China has dangled a near open cheque book to Africa's major oil producers in a bid to guarantee supplies for decades to come.
It has offered 30 billion dollars to Nigeria and is negotiating for stakes in oil fields in Ghana and Angola and companies that exploit the fields throughout Africa.
China's thirst for oil is expected to be a major topic at the Forum on China-Africa Cooperation, when Chinese Premier Wen Jiabao meets African leaders and ministers in the Egyptian resort of Sharm el-Sheikh from Sunday.
Nigeria, the world's eighth largest producer, appears to be resisting China's approach to buy one sixth of its proven reserves.
Nigeria already supplies about one fifth of the United States's oil needs. President Umaru Yar'Adua recently told Peter Voser, chief executive of Royal Dutch Shell, the biggest investor in Nigeria's oil sector, that his country still wants to maintain ties with its "old" partners.
Shell, ExxonMobil, Chevron and Total, which have been in Nigeria for decades, are in intensive talks with authorities who want to change oil laws, notably the tax regime.
Industry sources say the companies are looking at investing around 23 billion dollars (15.6 billion euros) in Nigeria over the next five years.
But through its state-run China National Offshore Oil Corporation (CNOOC), Beijing is dangling the prospect of 30 billion dollars for a guaranteed six billion barrels of Nigerian oil.
Licences on some of the Nigerian oil blocks are close to expiring but the government has renewed them for one more year.
The weak link is the state-run Nigerian National Petroleum Corporation (NNPC) which the government wants to turn into a financially independent and profitable entity.
NNPC, which has been bedevilled by corruption, relies on state money to finance its operations in joint ventures with foreign oil companies.
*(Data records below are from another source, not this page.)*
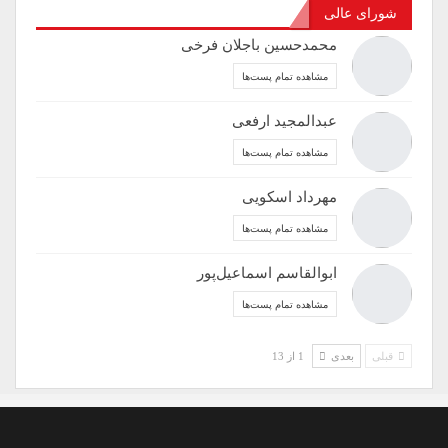
شورای عالی
محمدحسین باجلان فرخی
مشاهده تمام پست‌ها
عبدالمجید ارفعی
مشاهده تمام پست‌ها
مهرداد اسکویی
مشاهده تمام پست‌ها
ابوالقاسم اسماعیل‌پور
مشاهده تمام پست‌ها
قبلی
بعدی
1 از 13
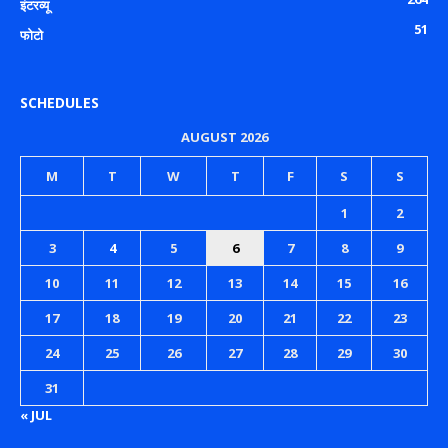
इंटरव्यू
51
फोटो
SCHEDULES
AUGUST 2026
M
T
W
T
F
S
S
1
2
3
4
5
6
7
8
9
10
11
12
13
14
15
16
17
18
19
20
21
22
23
24
25
26
27
28
29
30
31
« JUL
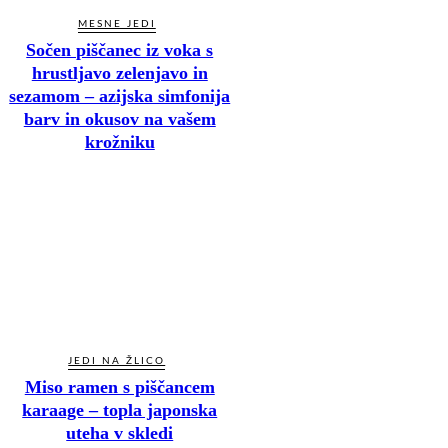
MESNE JEDI
Sočen piščanec iz voka s
hrustljavo zelenjavo in
sezamom – azijska simfonija
barv in okusov na vašem
krožniku
JEDI NA ŽLICO
Miso ramen s piščancem
karaage – topla japonska
uteha v skledi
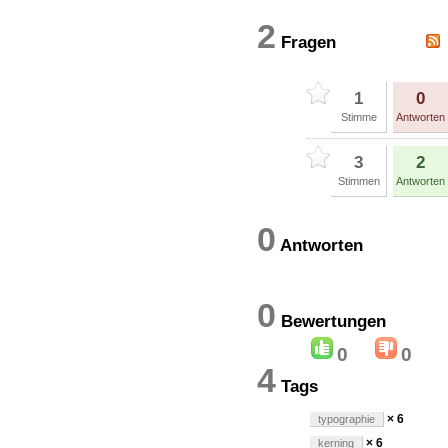
2
Fragen
1
0
Stimme
Antworten
3
2
Stimmen
Antworten
0
Antworten
0
Bewertung
0
0
4
Tags
× 6
typographie
× 6
kerning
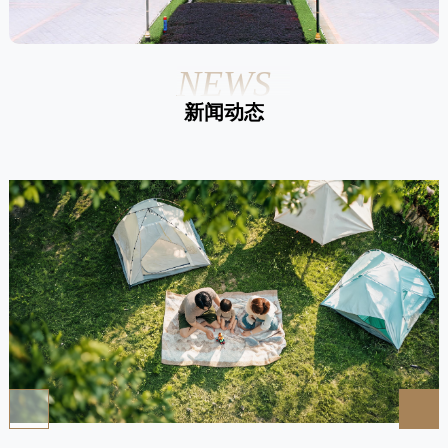
NEWS
新闻动态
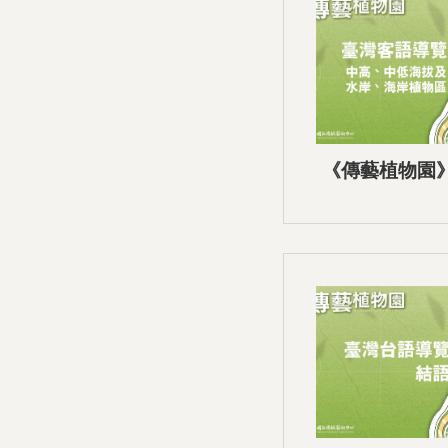
《傳藝植物園
音導覽-03中
水岸、海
Chinese entities have made big offers.
"The Chinese have made a proposal which we are considering," junior oil minister Odein Ajumogobia recently told AFP.
"They are asking for six billion barrels of oil from our reserves, but I can tell you that we are not going to give them all of that," he added.
More recently Ajumogobia said NNPC could sell some of its blocks to the Chinese firms. "Why not, if the offer is very good? The NNPC has a right to do what it wants with its assets."
In Ghana, CNOOC is discussing with the state-owned Ghana National Petroleum Corporation (GNPC) the purchase of 23.5 percent of US-based Kosmos Energy's stake in the Jubilee oil fields, one of the largest oil finds in west Africa in the past decade.
Chinese firm SINOPEC recently bought the Canadian oil firm Addax which operates in Nigeria and west Africa, for a mere five billion euros.
CNOOC and Sinopec said in July they have agreed to buy a 20 percent stake in an offshore oil block in Angola from US oil company Marathon Oil Corp.
"The strength of the Chinese is that they are ready to put lots of cash on the table," said a senior executive in Africa with one international oil firm on condition of anonymity.
"So they want to come and work here, there is no problem, there is room for everyone, but not on blocks that are not free," said the oil chief.
Shell financial director Simon Henry recently said: "One thing you probably will have seen, and can be sure of, is that both ourselves and the industry will defend our interests."
Many African leaders have welcomed China's huge investment in the continent, but some officials have also expressed fears that China is buying diplomatic power that could turn into neo-colonialism.
Nine Chinese workers were killed when rebels attacked a SINOPEC oil facility in the Ogaden region of Ethiopia in 2007. Chinese workers have also been kidnapped in Nigeria's troubled Delta oil region.